Post by anna on Aug 15, 2014 8:51:46 GMT
I am just starting an online bible study www.salvationhistory St Paul Center for Biblical Theology.
I found the following really enlightening, and encouraging. The point of whole Bible story is for God to reveal Himself to us and asks us to enter into a family relationship with him. So thought I 'd share:
I found the following really enlightening, and encouraging. The point of whole Bible story is for God to reveal Himself to us and asks us to enter into a family relationship with him. So thought I 'd share:
III. Salvation History: The Story the Bible Tells
A. Salvation History and Covenants
The first thing to know is that the Bible gives us history from God’s perspective. It shows us that all throughout time, God is working to bring us salvation. That’s why we say that the Bible gives us "salvation history."
This salvation history, in turn, hinges upon the "covenants" that God makes with his people throughout the Bible. The great early Church Father, Irenaeus, recognized the need for studying salvation history in terms of the covenants: "Understanding ...consists in showing why there are a number of covenants with mankind and in teaching what is the character of those covenants"
What is a covenant? Let’s start with what it’s not. A covenant is not a contract.
Contracts are deals where two parties make a promise that involves some exchange of goods or services or property. Usually they seal their contract by giving their "word" - their name - in the form of their signature.
When parties make a covenant, they swear oaths. Oaths are more than promises. Instead of swearing by their own name, they swear by the highest name, by the name of God.
You know the formula from all the courtroom dramas, you’ve seen on TV: "Do you swear to tell the whole truth and nothing but the truth, so help you God?" That’s an oath formula. You ask for God’s help to tell the truth ("so help me, God") and it’s implied that if you lie, you’re going to be punished by God.

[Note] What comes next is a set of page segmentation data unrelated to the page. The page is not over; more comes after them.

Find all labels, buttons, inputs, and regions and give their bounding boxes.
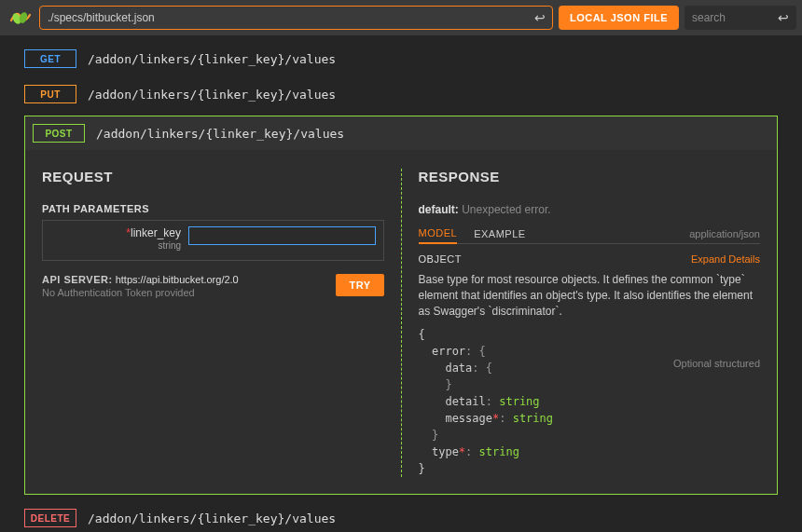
expand-details-link[interactable]: Expand Details [691,253,760,265]
response-pane: RESPONSE default: Unexpected error. MODE… [401,169,761,477]
request-title: REQUEST [42,169,384,184]
param-input-linker-key[interactable] [188,226,376,245]
api-server-label: API SERVER: [42,274,113,285]
endpoint-panel-post: POST /addon/linkers/{linker_key}/values … [24,116,778,495]
endpoint-path: /addon/linkers/{linker_key}/values [88,52,336,66]
auth-note: No Authentication Token provided [42,287,326,298]
spec-path-input[interactable] [39,6,553,30]
param-type: string [50,239,181,252]
tab-model[interactable]: MODEL [419,224,458,244]
api-server-value: https://api.bitbucket.org/2.0 [116,274,239,285]
endpoint-row-put[interactable]: PUT /addon/linkers/{linker_key}/values [24,80,778,108]
endpoint-row-delete[interactable]: DELETE /addon/linkers/{linker_key}/value… [24,504,778,532]
endpoint-path: /addon/linkers/{linker_key}/values [96,127,344,141]
response-default-label: default: [419,203,459,216]
response-default-text: Unexpected error. [462,203,550,216]
response-title: RESPONSE [419,169,761,184]
schema-block: Optional structured{ error: { data: { } … [419,326,761,477]
search-input[interactable] [684,6,796,30]
method-badge: PUT [24,85,76,103]
optional-hint: Optional structured [673,356,760,372]
content-type: application/json [689,228,760,239]
try-button[interactable]: TRY [336,274,383,296]
param-name: linker_key [131,226,181,239]
endpoint-row-post[interactable]: POST /addon/linkers/{linker_key}/values [25,116,777,150]
tab-example[interactable]: EXAMPLE [474,225,525,243]
method-badge: DELETE [24,509,76,527]
endpoint-path: /addon/linkers/{linker_key}/values [88,512,336,525]
schema-description: Base type for most resource objects. It … [419,272,761,319]
endpoint-row-get[interactable]: GET /addon/linkers/{linker_key}/values [24,45,778,73]
path-params-label: PATH PARAMETERS [42,203,384,214]
request-pane: REQUEST PATH PARAMETERS *linker_key stri… [42,169,401,477]
endpoint-path: /addon/linkers/{linker_key}/values [88,88,336,102]
method-badge: POST [33,124,85,143]
logo [6,4,34,32]
object-label: OBJECT [419,253,462,265]
method-badge: GET [24,49,76,68]
param-row: *linker_key string [42,220,384,261]
local-json-button[interactable]: LOCAL JSON FILE [559,6,679,30]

Covenants involve, not an exchange of property, but an exchange of persons. You don’t give somebody your services or goods when you swear a covenant oath - you swear to give them yourself.
Marriage is a good example. It’s a covenant because in the exchange of vows, the woman gives herself to the man and the man gives himself to the woman.
As we will see in the next lesson, when God says to Israel, "You will be my people and I will be your God," that’s a covenant. What’s happening is that Israel is swearing an oath to God - to live according to God’s law as His people, His children. In turn, God is swearing to be Israel’s God, its divine parent. There are blessings for keeping the covenant and curses for breaking it.
In the ancient world, covenants made families. Even ancient treaty documents between nations used "father-son" imagery. Outsiders were "adopted" into a tribe through covenant oaths. So, when we study the Bible we need to see how the meaning of "covenant" is steeped in that ancient idea of family-making.
The whole Bible can be outlined as a series of family-making covenants.
That’s the "point" of the whole Bible story - how God, through these covenants, reveals more and more of Himself to his creatures and asks them to enter into a family relationship with Him. St. Paul sums up God’s intentions, this way: "As God said: ‘I will live with them and move among them, and I will be their God and they shall be my people.’....‘I will be a Father to you, and you shall be sons and daughters to Me,’ says the Lord Almighty." (see 2 Corinthians 6:16-18).
Throughout the salvation history told in the Bible God acts through His covenants to extend the Family of God. He starts small with just two people, Adam and Eve, and proceeds - through Noah, Abraham, Moses, David - until finally all nations are brought into the covenant through Jesus Christ.
The plan from the beginning was to make all men and women into His sons and daughters through the covenants, which are all summed up in Jesus’ New Covenant, where God sends us "a Spirit of adoption, through which we can cry, Abba, ‘Father!’" (see Romans 8:15; Galatians 4:5; Ephesians 1:5).